BAE Systems is the UK partner in the Eurofighter project
Shares in UK defence giant BAE Systems have been boosted by reports it will pursue a tie-up with a major US rival after rejecting an approach from French-owned Thales.
The company has confirmed it rejected the informal merger proposal from Thales, which would have seen the creation of a group with a stock market value of about £7bn.
At the weekend, newspaper reports suggested BAE was looking to merge with one of its US rivals, Boeing or
BAE shares finished the day up 4% at 154p - their highest level for six months.
The Department of Trade & Industry declined to comment on the report in the Sunday Telegraph.
BAE said on Sunday the company was keeping an open mind on how it planned to achieve its "long-stated" goal of forging a transatlantic link.
"We have said in the past that if there is going to be consolidation in the industry, we want to be a part of it," a BAE spokesman said.

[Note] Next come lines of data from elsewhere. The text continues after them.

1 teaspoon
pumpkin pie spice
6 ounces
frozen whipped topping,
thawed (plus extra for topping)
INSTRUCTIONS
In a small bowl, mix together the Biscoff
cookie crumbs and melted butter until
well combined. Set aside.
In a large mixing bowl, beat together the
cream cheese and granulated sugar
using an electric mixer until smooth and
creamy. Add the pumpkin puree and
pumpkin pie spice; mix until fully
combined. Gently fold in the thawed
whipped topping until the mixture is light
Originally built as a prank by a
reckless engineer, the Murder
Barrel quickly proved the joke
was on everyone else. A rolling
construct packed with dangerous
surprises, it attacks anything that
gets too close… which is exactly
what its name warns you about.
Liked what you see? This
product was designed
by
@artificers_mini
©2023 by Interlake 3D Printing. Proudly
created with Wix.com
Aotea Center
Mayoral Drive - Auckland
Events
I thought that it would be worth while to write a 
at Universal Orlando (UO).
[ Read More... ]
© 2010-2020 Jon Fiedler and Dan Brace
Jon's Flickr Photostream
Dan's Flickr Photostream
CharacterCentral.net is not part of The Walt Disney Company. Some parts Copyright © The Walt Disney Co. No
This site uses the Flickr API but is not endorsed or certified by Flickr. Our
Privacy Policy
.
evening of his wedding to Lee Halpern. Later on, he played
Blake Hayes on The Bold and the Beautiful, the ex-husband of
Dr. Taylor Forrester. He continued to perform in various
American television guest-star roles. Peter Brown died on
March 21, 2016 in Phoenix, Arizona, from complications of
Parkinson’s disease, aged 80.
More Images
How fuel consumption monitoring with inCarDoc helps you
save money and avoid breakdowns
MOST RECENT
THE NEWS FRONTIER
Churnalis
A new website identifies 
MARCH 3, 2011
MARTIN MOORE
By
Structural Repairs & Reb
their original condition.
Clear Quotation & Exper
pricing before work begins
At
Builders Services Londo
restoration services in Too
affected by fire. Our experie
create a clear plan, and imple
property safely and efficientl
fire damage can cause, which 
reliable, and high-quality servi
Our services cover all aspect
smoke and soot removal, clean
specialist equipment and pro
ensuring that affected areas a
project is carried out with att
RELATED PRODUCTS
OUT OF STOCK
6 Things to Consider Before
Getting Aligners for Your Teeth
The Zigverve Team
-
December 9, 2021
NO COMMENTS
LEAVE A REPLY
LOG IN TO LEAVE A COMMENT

BAE is thought to be eager to join forces with Boeing or Lockheed in order to improve its access to the booming US defence market.

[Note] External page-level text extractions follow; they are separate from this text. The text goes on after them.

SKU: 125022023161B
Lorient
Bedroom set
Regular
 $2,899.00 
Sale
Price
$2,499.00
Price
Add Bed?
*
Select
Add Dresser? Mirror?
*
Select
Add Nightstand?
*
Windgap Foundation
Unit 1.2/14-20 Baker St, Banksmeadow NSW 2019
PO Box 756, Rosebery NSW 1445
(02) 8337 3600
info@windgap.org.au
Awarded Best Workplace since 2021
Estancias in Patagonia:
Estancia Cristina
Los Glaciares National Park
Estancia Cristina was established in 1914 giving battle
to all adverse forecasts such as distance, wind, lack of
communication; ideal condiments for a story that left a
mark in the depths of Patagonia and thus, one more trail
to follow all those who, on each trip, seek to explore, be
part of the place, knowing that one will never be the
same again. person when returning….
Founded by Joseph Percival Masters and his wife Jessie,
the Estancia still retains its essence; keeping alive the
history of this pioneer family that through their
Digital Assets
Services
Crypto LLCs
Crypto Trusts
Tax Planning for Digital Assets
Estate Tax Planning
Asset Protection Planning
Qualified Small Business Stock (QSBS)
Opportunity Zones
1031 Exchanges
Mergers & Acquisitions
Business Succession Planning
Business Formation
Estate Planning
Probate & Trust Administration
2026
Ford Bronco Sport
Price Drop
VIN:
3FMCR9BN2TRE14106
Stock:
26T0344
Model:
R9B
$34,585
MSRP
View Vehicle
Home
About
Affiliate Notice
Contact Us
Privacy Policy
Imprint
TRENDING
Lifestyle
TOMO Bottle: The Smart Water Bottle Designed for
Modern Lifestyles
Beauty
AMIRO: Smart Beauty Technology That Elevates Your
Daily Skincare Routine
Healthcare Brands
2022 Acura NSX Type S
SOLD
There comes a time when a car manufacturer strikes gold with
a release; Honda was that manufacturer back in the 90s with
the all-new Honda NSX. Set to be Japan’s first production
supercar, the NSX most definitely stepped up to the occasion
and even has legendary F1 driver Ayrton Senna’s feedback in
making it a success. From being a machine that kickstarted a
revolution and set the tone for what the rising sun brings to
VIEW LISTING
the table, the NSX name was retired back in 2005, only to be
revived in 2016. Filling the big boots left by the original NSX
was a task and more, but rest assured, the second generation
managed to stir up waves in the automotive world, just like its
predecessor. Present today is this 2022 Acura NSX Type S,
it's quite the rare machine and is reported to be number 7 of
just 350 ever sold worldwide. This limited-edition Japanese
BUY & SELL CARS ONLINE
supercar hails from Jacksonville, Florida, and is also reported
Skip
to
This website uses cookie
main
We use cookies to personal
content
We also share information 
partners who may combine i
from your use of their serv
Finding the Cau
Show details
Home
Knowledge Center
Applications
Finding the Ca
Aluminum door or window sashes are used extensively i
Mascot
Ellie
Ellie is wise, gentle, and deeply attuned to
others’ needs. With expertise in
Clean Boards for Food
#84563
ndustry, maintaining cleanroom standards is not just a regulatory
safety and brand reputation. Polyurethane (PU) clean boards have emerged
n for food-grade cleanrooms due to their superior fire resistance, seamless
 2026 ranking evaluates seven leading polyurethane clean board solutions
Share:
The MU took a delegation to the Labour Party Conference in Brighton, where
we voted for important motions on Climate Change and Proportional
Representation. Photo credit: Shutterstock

US defence group General Dynamics has also been named as a potential merger partner.
"The company has to grow in the US. That is where the market is and the money is. A deal could quite easily happen sooner rather than later," the Sunday Telegraph quoted an unnamed BAE executive as saying.
The US already accounts for about a third of BAE's sales.
Cross-border defence sector mergers are complicated by restrictions on foreign ownership of defence firms. The UK government has imposed a 15% limit on the size of individual foreign stakes in BAE.
And a tie-up between BAE and Boeing could force the British firm to dispose of its 20% stake in Boeing's European arch-rival, Airbus.